Among the lines below, a stretch begins at the one with "complet pour réussir." and ends at the one with "l’approche social media". Repeat that stretch exactly, ends included.

STORED DATA:
■ ■ ■ ■
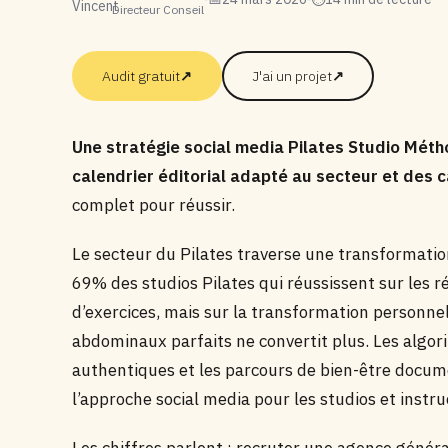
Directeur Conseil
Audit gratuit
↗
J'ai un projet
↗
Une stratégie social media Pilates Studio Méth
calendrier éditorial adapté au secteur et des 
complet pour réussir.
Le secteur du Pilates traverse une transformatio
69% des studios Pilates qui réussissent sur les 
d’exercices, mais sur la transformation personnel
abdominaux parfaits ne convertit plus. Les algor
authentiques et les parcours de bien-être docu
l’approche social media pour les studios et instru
■ ■ ■ ■
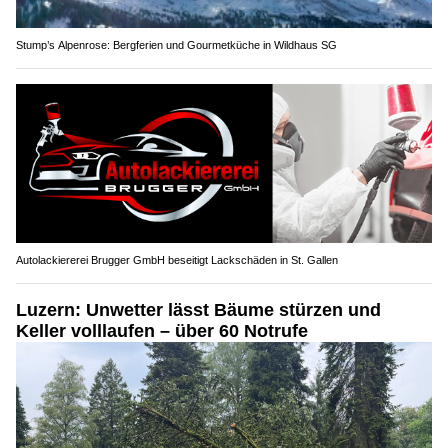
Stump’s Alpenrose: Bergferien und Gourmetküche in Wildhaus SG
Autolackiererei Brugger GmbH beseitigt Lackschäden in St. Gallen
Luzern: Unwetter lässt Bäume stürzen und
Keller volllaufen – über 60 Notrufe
■ ■ ■ ■
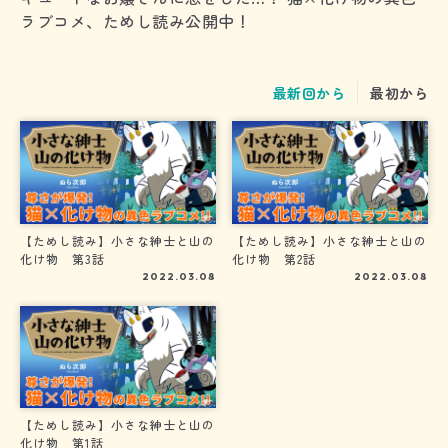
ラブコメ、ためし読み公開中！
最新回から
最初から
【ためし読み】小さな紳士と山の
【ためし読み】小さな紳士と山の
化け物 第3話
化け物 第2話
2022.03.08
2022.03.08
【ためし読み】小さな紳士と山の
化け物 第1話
■ ■ ■ ■
THE COMPLETED TASK:
complet pour réussir.
Le secteur du Pilates traverse une transformatio
69% des studios Pilates qui réussissent sur les 
d’exercices, mais sur la transformation personnel
abdominaux parfaits ne convertit plus. Les algor
authentiques et les parcours de bien-être docu
l’approche social media pour les studios et instru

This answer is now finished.